[Data items]
════════════════

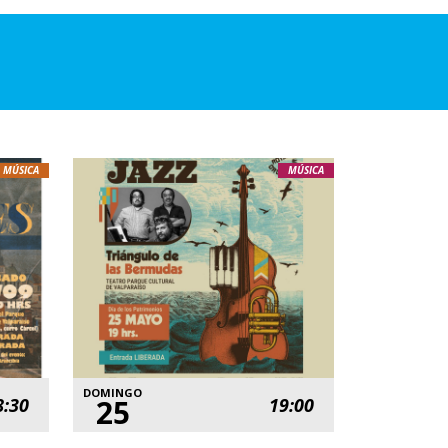
MÚSICA
MÚSICA
DOMINGO
25
8:30
19:00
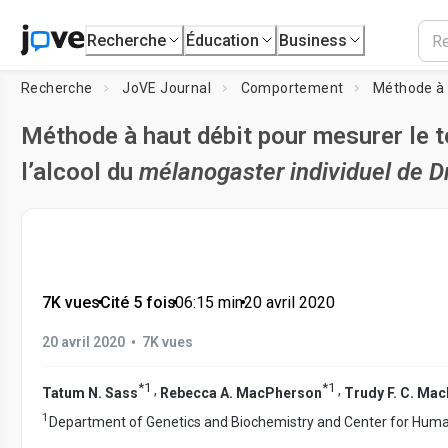
Recherche
Éducation
Business
Recherche
JoVE Journal
Comportement
Méthode à haut débit pour mesurer le 
l’alcool du
mélanogaster individuel de D
7K vues
•
Cité 5 fois
•
06:15
min
•
20 avril 2020
•
20 avril 2020
7K vues
*
1
*
1
,
,
Tatum N. Sass
Rebecca A. MacPherson
Trudy F. C. Ma
1
Department of Genetics and Biochemistry and Center for Huma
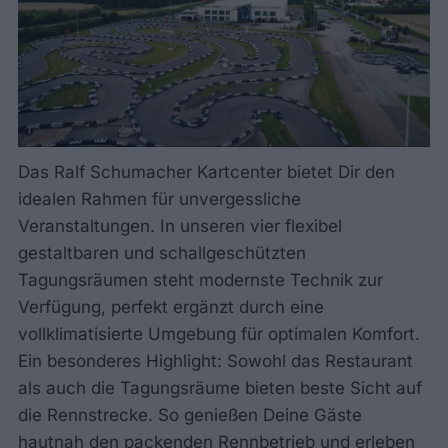
Das Ralf Schumacher Kartcenter bietet Dir den
idealen Rahmen für unvergessliche
Veranstaltungen. In unseren vier flexibel
gestaltbaren und schallgeschützten
Tagungsräumen steht modernste Technik zur
Verfügung, perfekt ergänzt durch eine
vollklimatisierte Umgebung für optimalen Komfort.
Ein besonderes Highlight: Sowohl das Restaurant
als auch die Tagungsräume bieten beste Sicht auf
die Rennstrecke. So genießen Deine Gäste
hautnah den packenden Rennbetrieb und erleben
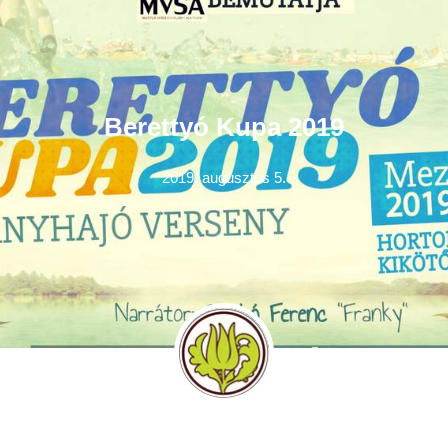
Berettyó Kupa 2019
2019. augusztus 5.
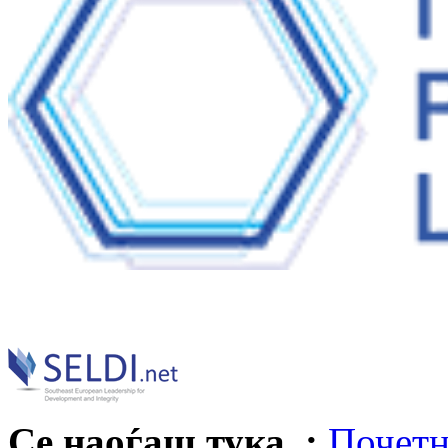
Се наоѓаш тука :
Почетн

════════════════

Begin with the line containing "Department of Genetics" and end with the last line of the entries above. Copy those lines exactly, both ends included, and drop every picture.

Department of Genetics and Biochemistry and Center for Huma
Das Ralf Schumacher Kartcenter bietet Dir den
idealen Rahmen für unvergessliche
Veranstaltungen. In unseren vier flexibel
gestaltbaren und schallgeschützten
Tagungsräumen steht modernste Technik zur
Verfügung, perfekt ergänzt durch eine
vollklimatisierte Umgebung für optimalen Komfort.
Ein besonderes Highlight: Sowohl das Restaurant
als auch die Tagungsräume bieten beste Sicht auf
die Rennstrecke. So genießen Deine Gäste
hautnah den packenden Rennbetrieb und erleben
Berettyó Kupa 2019
2019. augusztus 5.
Се наоѓаш тука :
Почетн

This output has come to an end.